Last June, Charles E. Samuels Jr., director of the Federal Bureau of Prisons, told the Senate Judiciary Committee's Constitution, Civil Rights and Human Rights Subcommittee that the study found that “no negative effect on individuals in restrictive housing has occurred.”
But opponents of solitary confinement argue that the study is flawed and should not be used to shape prison policy.
O'Keefe and study adviser Jeffrey L. Metzner, a University of Colorado psychiatry professor and longtime expert on mental health in prison, acknowledged that the report shouldn't be taken as conclusive evidence that applies to all long-term solitary nationwide. “This study may not generalize to other prison systems, especially those that have conditions of confinement more restrictive and/or harsher than CSP [Colorado State Penitentiary],” they wrote last year in a professional journal, Correctional Mental Health Report.
Writing separately, Metzner said, “Such results should not be interpreted to indicate that there is little harm associated with housing inmates with mental illness on a long-term basis in” solitary confinement. Metzner served as an adviser on the study. Others included Jamie Fellner, a senior adviser to the U.S. program of Human Rights Watch, an advocacy group that is critical of long-term solitary confinement.
Despite the caveats, the report has generated a furious response from corrections experts, who have concluded that isolation damages prisoners who were either mentally ill to start with or mentally healthy when their isolation began.

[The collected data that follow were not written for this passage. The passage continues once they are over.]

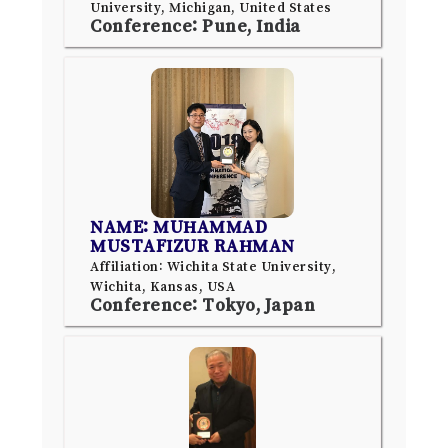
University, Michigan, United States
Conference: Pune, India
NAME: MUHAMMAD
MUSTAFIZUR RAHMAN
Affiliation: Wichita State University,
Wichita, Kansas, USA
Conference: Tokyo, Japan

Stuart Grassian and Terry Kupers, psychiatrists with long professional track records in correctional mental health, argued, for example, that relying on prisoners to assess their own psychological conditions constitutes a fundamental flaw of the study. The testing materials the researchers used weren't designed specifically for prison inmates, Grassian and Kupers wrote. Prisoners in the study sample were told that the purpose was to research adjustment to prison life.
“Anyone with a background in corrections knows that is not the kind of information an inmate would likely expose,” Grassian and Kupers wrote. “It could harm him, even surreptitiously, for example at a parole hearing or in hearings to determine whether he could progress to higher levels in [administrative segregation].”

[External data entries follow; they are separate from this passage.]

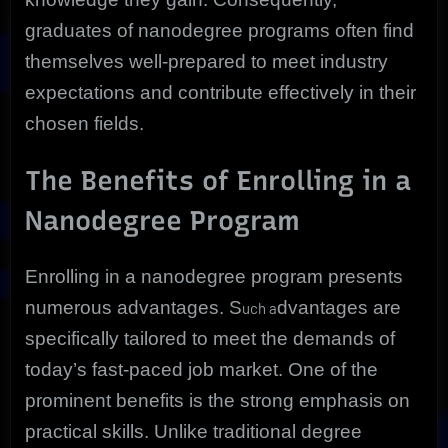
graduates of nanodegree programs often find
themselves well-prepared to meet industry
expectations and contribute effectively in their
chosen fields.
The Benefits of Enrolling in a
Nanodegree Program
Enrolling in a nanodegree program presents
numerous advantages. S
dvantages are
uch a
specifically tailored to meet the demands of
today’s fast-paced job market. One of the
prominent benefits is the strong emphasis on
practical skills. Unlike traditional degree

Grassian, a retired Harvard Medical School professor, and Kupers, a professor at the Wright Institute in Berkeley, Calif., a postgraduate clinical psychology school, also wrote that the study failed to evaluate test results in light of prison mental-health records. These would have provided data, they wrote, against which to assess the test results.
The study's critics may have feared that it would be used to justify maintaining or even expanding the number of prisoners in solitary confinement. But that has not been the result, at least in Colorado. After the report was issued, the legislature last year ordered the state corrections department to report annually on progress in removing mentally ill or developmentally disabled prisoners from solitary confinement. The bill imposing the requirement was prompted by an increase in the number of mentally ill prisoners placed in solitary.

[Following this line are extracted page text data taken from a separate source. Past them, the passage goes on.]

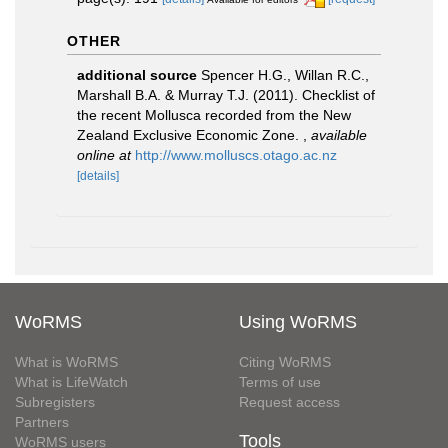
OTHER
additional source
Spencer H.G., Willan R.C.,
Marshall B.A. & Murray T.J. (2011). Checklist of
the recent Mollusca recorded from the New
Zealand Exclusive Economic Zone.
,
available
online at
http://www.molluscs.otago.ac.nz
[details]
WoRMS
Using WoRMS
What is WoRMS
Citing WoRMS
What is LifeWatch
Terms of use
Subregisters
Request access
Partners
Tools
WoRMS users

But changes in the prison system went deeper. Administrators have been sending fewer prisoners of any kind to solitary confinement. Along with a general decrease in the prison population, partly resulting from lowered penalties for some drug crimes, the decline in the solitary population led this year to closure of the brand-new Colorado State Penitentiary in Canon City. It had been used mainly for strict solitary confinement of the long-term type, with virtually round-the-clock isolation and limited human contact.
The $162 million prison, opened in 2010 with room for 948 administrative-segregation prisoners, has housed only 316 inmates since it opened.
Atherton acknowledges the report hasn't settled the issue. “On goes this battle,” he says, “with those who know little or nothing about correctional institutions and criminal behavior who are applying their own suburban standards to prisons.”